Because rheumatoid factor isn’t a guarantee of developing rheumatoid arthritis, doctors now test for the presence of another antibody, anti-CCP. If a patient tests positive for anti-CCP this is a strong indicator of rheumatoid arthritis. However, the anti-CCP antibodies can exist in a person’s system long before they ever exhibit symptoms of rheumatoid arthritis.


ESR and CRP are tests that doctors use to measure the level of inflammation in a patient’s joints. If a person indicates a certain level of inflammation and exhibits symptoms of rheumatoid arthritis, this becomes another very strong indicator of a possible rheumatoid arthritis diagnosis.

Imaging Scans

When a patient has strong and clear symptoms of rheumatoid arthritis, a doctor may also order a series of imaging scans. These include x-rays, MRI’s, and possibly ultrasounds. In these imaging scans, doctors look for signs of joint damage. Bone and cartilage erosion as well as narrowing joint spaces can be signs of rheumatoid arthritis patterns.

Reaching a Rheumatoid Arthritis Diagnosis

Once all of these steps have been conducted, doctors will look at everything and reach a conclusion based on overall results. Some doctors take a more symptom-based approach to diagnosing rheumatoid arthritis while others use blood tests and medical history to confirm a rheumatoid arthritis diagnosis.

This is why it’s possible to be diagnosed with rheumatoid arthritis but not test positive for antibodies or have a medical history of rheumatoid arthritis in your family. If the symptoms themselves are consistent with rheumatoid arthritis, then it can still be diagnosed.

In this case, there are generally two classifications of rheumatoid arthritis.

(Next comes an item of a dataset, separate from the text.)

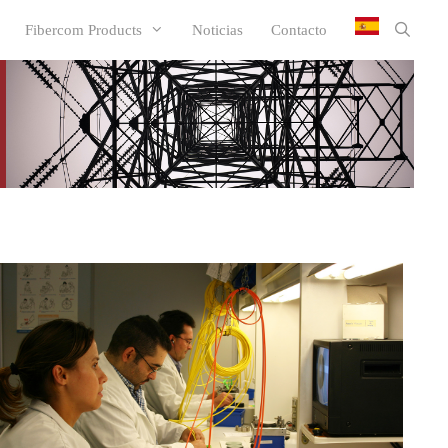
Fibercom Products
Noticias
Contacto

However, the main criteria for diagnosing rheumatoid arthritis must include the persistent demonstration of symptoms for greater than six weeks, symmetrical symptoms, as well as multiple joints affected including fingers and hands.

Classifying Rheumatoid Arthritis Diagnoses

If a patient displays all the symptoms of rheumatoid arthritis and tests positive for antibodies then they can be diagnosed with seropositive rheumatoid arthritis.

However, if a patient displays all the symptoms of rheumatoid arthritis, but doesn’t test positive for antibodies, the doctors can make a seronegative rheumatoid arthritis diagnosis.

Read more about the types of rheumatoid arthritis here.

Other Factors

Rheumatoid arthritis symptoms can be mistaken for other conditions. Doctors work to rule out the potential of other illnesses when they are first alerted to possible signs of rheumatoid arthritis. Once these conditions have been ruled out, it makes it clearer to reach a rheumatoid arthritis diagnosis. Some of these conditions include:

  • Several other forms of arthritis including osteoarthritis
  • Lupus
  • Lyme disease
  • Gout
  • Fibromyalgia
  • Still’s disease

Due to the ambiguous nature of many rheumatoid arthritis diagnoses, researchers are continually looking for links and similarities between disease symptoms and patients’ genetics and medical histories. While diagnosing rheumatoid arthritis is difficult and can be complicated, the most important thing is to detect symptoms early and begin treatment as soon as possible.